Christianne Heinicke, the crew’s German chief scientific officer, quipped that she doesn’t talk much, but her American colleagues in the dome “talk all the time.”
NASA doesn’t want crews that get along so well that they become too independent of mission control back on Earth, Binsted said. That scenario played out in the 2015 film “The Martian,” in which a tightknit crew leaving Mars defies NASA’s orders to return to Earth. Instead, in an act of mutiny, they return to the red planet to rescue a stranded astronaut, played by actor Matt Damon.
The space agency could send astronauts on a two- to three-year mission to orbit Mars and return to Earth as early as the 2030s, said Bill Hill, NASA’s deputy associate administrator for exploration systems development. Mars is “the next logical step” for human exploration, and crew cohesion is “really important,” he said.
Any Mars-bound crew will “spend the better part of five years together training,” Hill said. Today astronauts similarly train before their lengthy trips aboard the International Space Station, he added.
On Mauna Loa the latest crew also had to problem-solve, most notably with its water supply. At one point the habitat’s plumbing broke, so the crew relied on buckets to use water and bathe.
They also kept close track of their water use, restricting it to about 4 gallons a day per member, Stewart said. In July the HI-SEAS support staff truck broke down and couldn’t bring more water up the mountain.
The crew had an emergency tank of water but didn’t know whether it was safe to use because “it hadn’t been touched in years,” according to Gifford. The crew solved the problem by boiling the water into steam and then collecting it as purified water, she wrote.
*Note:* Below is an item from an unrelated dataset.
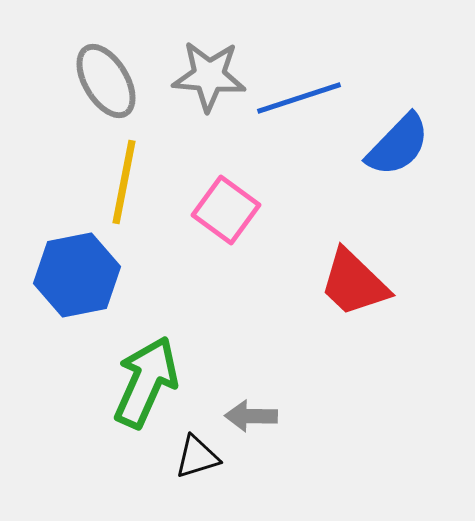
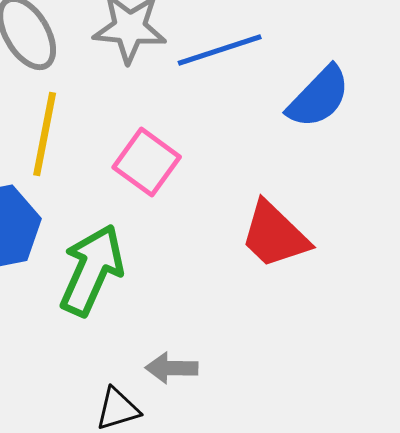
green arrow: (146, 382) -> (92, 270), moved

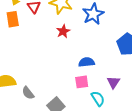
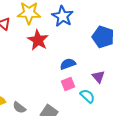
red star: (63, 31) -> (38, 40), size x1.5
Crew members said Sunday they never felt forced or trapped in the dome, but they felt obligated to stay for all the effort that went into the research. They said it was important to take breaks from work for their mental health.
“In the known Universe, people are the unknown. A machine can only break in so many ways,” Gifford wrote on her website weeks before entering the dome. “People are constantly inventing new ways to break themselves and each other.”